Former Army Gen. Stanley McChrystal said Iraq boundaries are likely to change “pretty significantly” following the recent conflict there.
“One of the things I do with my students is have them look at a globe and then remind them that although we are used to boundaries being sort of permanent, that's not the way boundaries are,” McChrystal, who teaches a leadership course at Yale, told Reuters at the Aspen Ideas Festival.
“I think it's very likely that national boundaries will change pretty significantly,” he said.
McChrystal was a member of the Joint Staff in the Pentagon at the start of the Iraq war. He commanded the Joint Special Operations Command from 2003 until 2008, spending time in Afghanistan and Iraq. He retired as a four-star general in 2010 after a Rolling Stone magazine article quoted him and his staff mocking key administration officials.

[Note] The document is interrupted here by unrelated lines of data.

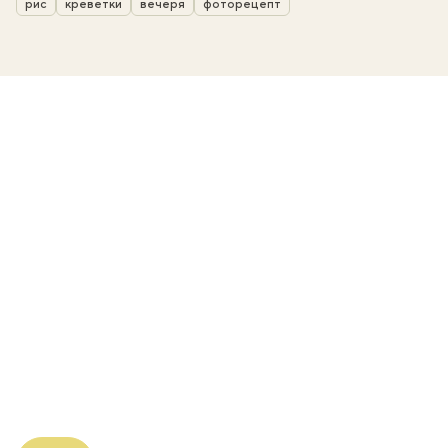
рис
креветки
вечеря
фоторецепт
ати
k
m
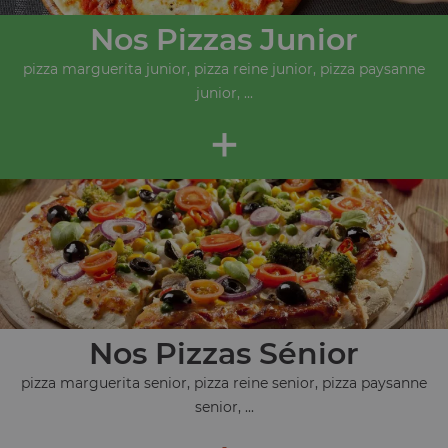
Nos Pizzas Junior
pizza marguerita junior, pizza reine junior, pizza paysanne
junior, ...
+
Nos Pizzas Sénior
pizza marguerita senior, pizza reine senior, pizza paysanne
senior, ...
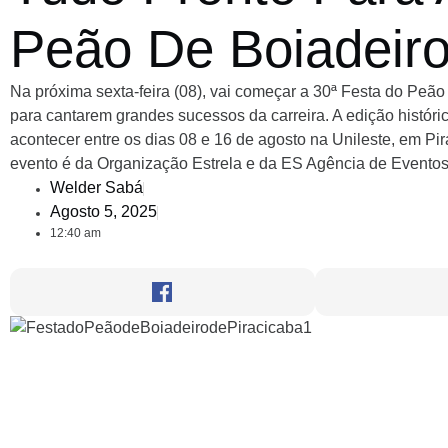
Peão De Boiadeiro
Na próxima sexta-feira (08), vai começar a 30ª Festa do Peão
para cantarem grandes sucessos da carreira. A edição histór
acontecer entre os dias 08 e 16 de agosto na Unileste, em Pi
evento é da Organização Estrela e da ES Agência de Eventos
Welder Sabá
Agosto 5, 2025
12:40 am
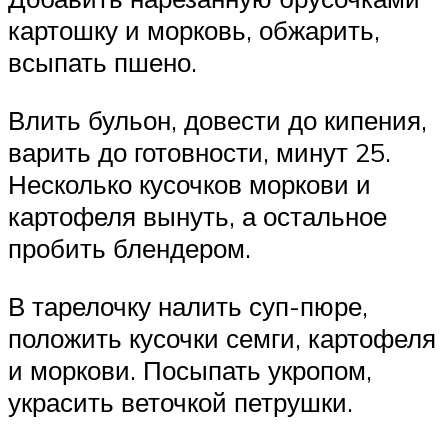
картошку и морковь, обжарить,
всыпать пшено.
Влить бульон, довести до кипения,
варить до готовности, минут 25.
Несколько кусочков моркови и
картофеля вынуть, а остальное
пробить блендером.
В тарелочку налить суп-пюре,
положить кусочки семги, картофеля
и моркови. Посыпать укропом,
украсить веточкой петрушки.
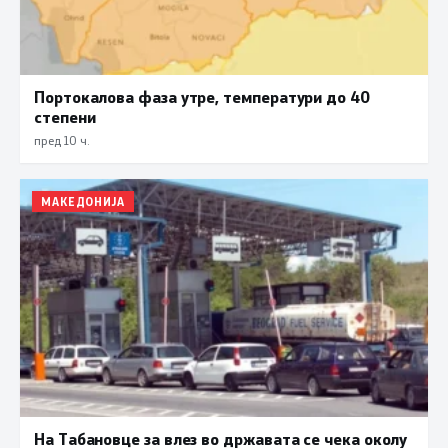
Портокалова фаза утре, температури до 40
степени
пред 10 ч.
МАКЕДОНИЈА
На Табановце за влез во државата се чека околу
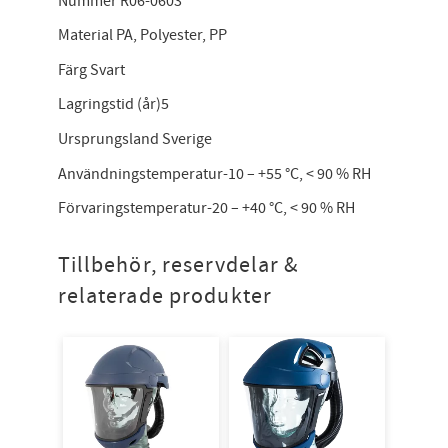
Nummer R06-0603
Material PA, Polyester, PP
Färg Svart
Lagringstid (år)5
Ursprungsland Sverige
Användningstemperatur-10 – +55 °C, < 90 % RH
Förvaringstemperatur-20 – +40 °C, < 90 % RH
Tillbehör, reservdelar &
relaterade produkter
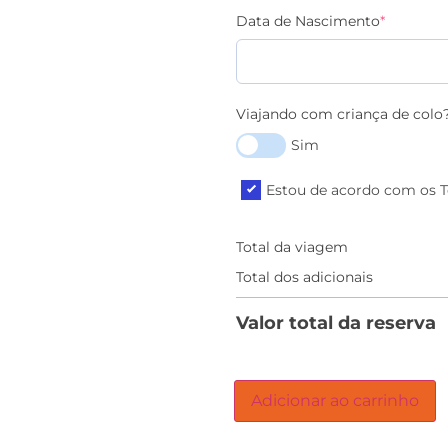
Data de Nascimento
*
Viajando com criança de colo
Sim
Estou de acordo com os 
Total da viagem
Total dos adicionais
Valor total da reserva
Adicionar ao carrinho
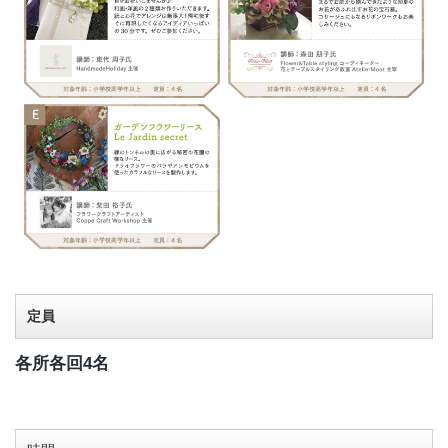
定員
各所各回4名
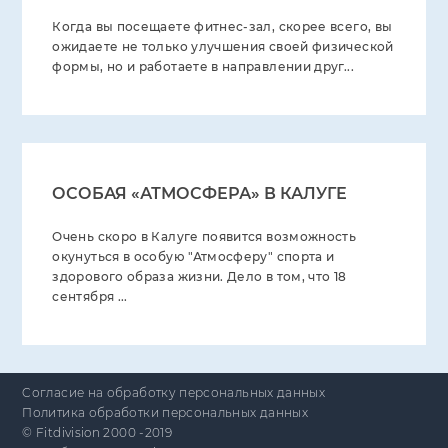
Когда вы посещаете фитнес-зал, скорее всего, вы
ожидаете не только улучшения своей физической
формы, но и работаете в направлении друг...
ОСОБАЯ «АТМОСФЕРА» В КАЛУГЕ
Очень скоро в Калуге появится возможность
окунуться в особую "Атмосферу" спорта и
здорового образа жизни. Дело в том, что 18
сентября ...
Cогласие на обработку персональных данных
Политика обработки персональных данных
© Fitdivision 2000 -2019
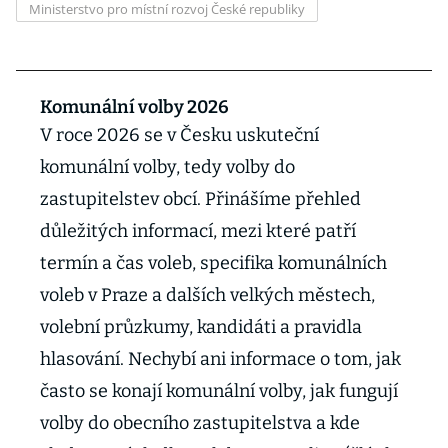
Ministerstvo pro místní rozvoj České republiky
Komunální volby 2026
V roce 2026 se v Česku uskuteční
komunální volby, tedy volby do
zastupitelstev obcí. Přinášíme přehled
důležitých informací, mezi které patří
termín a čas voleb, specifika komunálních
voleb v Praze a dalších velkých městech,
volební průzkumy, kandidáti a pravidla
hlasování. Nechybí ani informace o tom, jak
často se konají komunální volby, jak fungují
volby do obecního zastupitelstva a kde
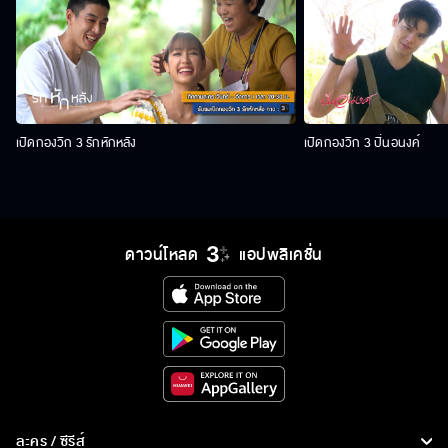
เปิดกองวิก 3 รักหักหลัง
เปิดกองวิก 3 ปิ่นอนงค์
ดาวน์โหลด
แอปพลิเคชั่น
ละคร / ซีรีส์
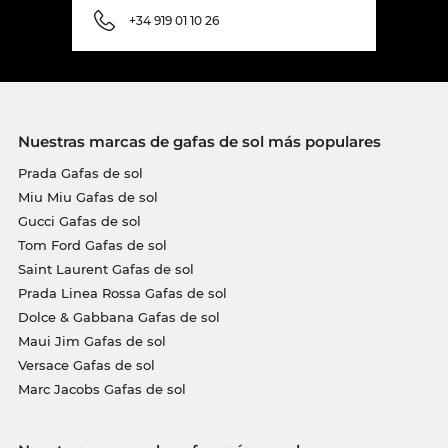
+34 919 01 10 26
Nuestras marcas de gafas de sol más populares
Prada Gafas de sol
Miu Miu Gafas de sol
Gucci Gafas de sol
Tom Ford Gafas de sol
Saint Laurent Gafas de sol
Prada Linea Rossa Gafas de sol
Dolce & Gabbana Gafas de sol
Maui Jim Gafas de sol
Versace Gafas de sol
Marc Jacobs Gafas de sol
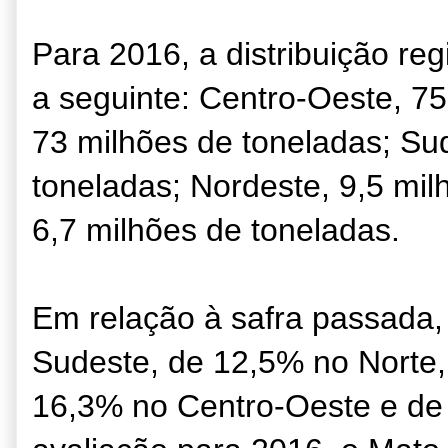
Para 2016, a distribuição reg
a seguinte: Centro-Oeste, 75
73 milhões de toneladas; Su
toneladas; Nordeste, 9,5 mil
6,7 milhões de toneladas.
Em relação à safra passada
Sudeste, de 12,5% no Norte
16,3% no Centro-Oeste e de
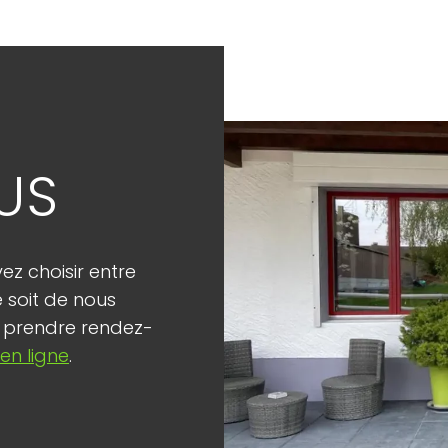
N
US
ez choisir entre
é soit de nous
 prendre rendez-
en ligne
.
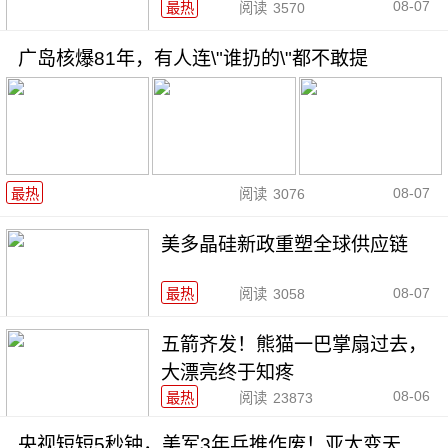
08-07
最热
阅读
3570
广岛核爆81年，有人连\"谁扔的\"都不敢提
08-07
最热
阅读
3076
美多晶硅新政重塑全球供应链
08-07
最热
阅读
3058
五箭齐发！熊猫一巴掌扇过去，
大漂亮终于知疼
08-06
最热
阅读
23873
央视短短5秒钟，美军3年兵推作废！亚太变天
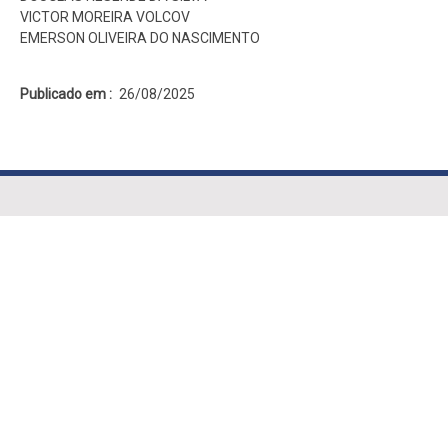
VICTOR MOREIRA VOLCOV
EMERSON OLIVEIRA DO NASCIMENTO
Publicado em
26/08/2025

Last month President Obama authorized sending up to 300 military advisers to Iraq to assess the country's security forces and coordinate with local authorities.
Earlier this week the White House announced 200 troops were being sent to Iraq for added security at the Bagdad embassy and airport. The Pentagon said on Tuesday there is a total of 750 U.S. troops in Iraq.
In February, McChrystal cautioned against pulling all troops out of Afghanistan, adding that Iraq “should be a warning” of what can happen when the U.S. withdraws completely.